— TASK —
Every line in the records below with the string "offsets" is to be copied out.

=====

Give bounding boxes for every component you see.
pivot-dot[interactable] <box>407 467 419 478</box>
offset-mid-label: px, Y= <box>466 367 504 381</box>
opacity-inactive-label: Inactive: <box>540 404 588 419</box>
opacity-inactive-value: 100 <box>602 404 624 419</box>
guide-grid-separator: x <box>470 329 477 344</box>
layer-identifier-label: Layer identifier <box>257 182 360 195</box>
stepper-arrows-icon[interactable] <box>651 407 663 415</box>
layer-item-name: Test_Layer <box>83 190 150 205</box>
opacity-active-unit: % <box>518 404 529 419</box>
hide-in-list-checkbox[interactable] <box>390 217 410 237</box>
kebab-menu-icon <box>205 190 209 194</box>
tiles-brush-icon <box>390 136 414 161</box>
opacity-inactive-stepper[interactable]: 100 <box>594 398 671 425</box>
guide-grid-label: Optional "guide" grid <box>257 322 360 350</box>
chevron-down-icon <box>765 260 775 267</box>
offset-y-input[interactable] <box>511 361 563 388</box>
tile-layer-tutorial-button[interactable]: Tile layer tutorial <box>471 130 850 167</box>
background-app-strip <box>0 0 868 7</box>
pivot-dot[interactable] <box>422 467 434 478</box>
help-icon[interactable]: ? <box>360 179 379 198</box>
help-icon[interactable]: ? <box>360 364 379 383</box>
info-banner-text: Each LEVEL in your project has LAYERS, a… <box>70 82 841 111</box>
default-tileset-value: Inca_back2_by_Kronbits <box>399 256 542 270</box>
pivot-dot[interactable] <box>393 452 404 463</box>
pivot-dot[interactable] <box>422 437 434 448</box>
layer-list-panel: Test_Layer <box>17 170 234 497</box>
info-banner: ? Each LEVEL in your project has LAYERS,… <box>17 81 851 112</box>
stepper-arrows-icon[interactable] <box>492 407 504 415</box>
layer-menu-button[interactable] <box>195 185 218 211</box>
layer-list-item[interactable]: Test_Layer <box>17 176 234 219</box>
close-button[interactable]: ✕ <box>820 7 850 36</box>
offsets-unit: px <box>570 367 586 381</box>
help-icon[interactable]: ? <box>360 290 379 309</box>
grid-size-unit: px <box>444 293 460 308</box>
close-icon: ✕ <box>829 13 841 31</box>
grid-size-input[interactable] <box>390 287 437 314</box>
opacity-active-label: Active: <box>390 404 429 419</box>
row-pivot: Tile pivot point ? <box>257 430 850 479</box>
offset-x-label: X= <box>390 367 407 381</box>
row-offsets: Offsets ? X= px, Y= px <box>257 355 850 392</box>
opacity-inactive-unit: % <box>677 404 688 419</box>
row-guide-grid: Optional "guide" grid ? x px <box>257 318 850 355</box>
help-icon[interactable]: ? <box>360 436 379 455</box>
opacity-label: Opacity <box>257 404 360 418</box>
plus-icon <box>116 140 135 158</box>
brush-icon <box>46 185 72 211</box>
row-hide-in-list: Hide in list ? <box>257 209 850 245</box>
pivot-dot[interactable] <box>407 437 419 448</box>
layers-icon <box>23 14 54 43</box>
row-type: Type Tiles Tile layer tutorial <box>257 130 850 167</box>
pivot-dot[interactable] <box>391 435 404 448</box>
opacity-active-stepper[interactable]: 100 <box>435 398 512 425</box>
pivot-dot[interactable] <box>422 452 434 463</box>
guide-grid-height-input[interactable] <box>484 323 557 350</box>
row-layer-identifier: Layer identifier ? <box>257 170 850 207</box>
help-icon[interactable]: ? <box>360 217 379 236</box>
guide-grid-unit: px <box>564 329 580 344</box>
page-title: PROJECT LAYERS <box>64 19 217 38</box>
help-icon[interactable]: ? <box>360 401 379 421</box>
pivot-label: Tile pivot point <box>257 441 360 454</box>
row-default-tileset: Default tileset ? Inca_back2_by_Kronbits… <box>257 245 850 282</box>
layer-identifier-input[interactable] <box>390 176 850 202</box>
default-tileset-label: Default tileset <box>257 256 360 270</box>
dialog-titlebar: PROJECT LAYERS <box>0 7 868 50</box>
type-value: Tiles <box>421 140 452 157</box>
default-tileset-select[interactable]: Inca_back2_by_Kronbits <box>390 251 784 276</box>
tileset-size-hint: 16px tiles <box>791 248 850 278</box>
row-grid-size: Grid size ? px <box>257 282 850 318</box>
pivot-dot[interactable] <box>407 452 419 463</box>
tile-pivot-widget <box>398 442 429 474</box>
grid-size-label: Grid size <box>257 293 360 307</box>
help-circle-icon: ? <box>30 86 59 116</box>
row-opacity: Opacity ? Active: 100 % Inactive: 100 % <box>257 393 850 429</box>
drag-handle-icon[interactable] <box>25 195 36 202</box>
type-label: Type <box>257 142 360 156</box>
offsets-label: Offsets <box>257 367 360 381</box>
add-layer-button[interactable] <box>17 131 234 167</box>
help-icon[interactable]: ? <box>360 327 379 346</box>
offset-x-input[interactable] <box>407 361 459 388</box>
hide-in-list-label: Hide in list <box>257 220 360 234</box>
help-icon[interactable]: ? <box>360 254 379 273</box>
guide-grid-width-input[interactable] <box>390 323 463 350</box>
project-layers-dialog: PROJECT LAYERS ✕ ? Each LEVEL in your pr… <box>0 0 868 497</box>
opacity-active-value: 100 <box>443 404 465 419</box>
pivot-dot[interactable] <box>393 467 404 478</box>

=====

— OUTPUT FOR THIS EXERCISE —
offsets-unit: px <box>570 367 586 381</box>
row-offsets: Offsets ? X= px, Y= px <box>257 355 850 392</box>
offsets-label: Offsets <box>257 367 360 381</box>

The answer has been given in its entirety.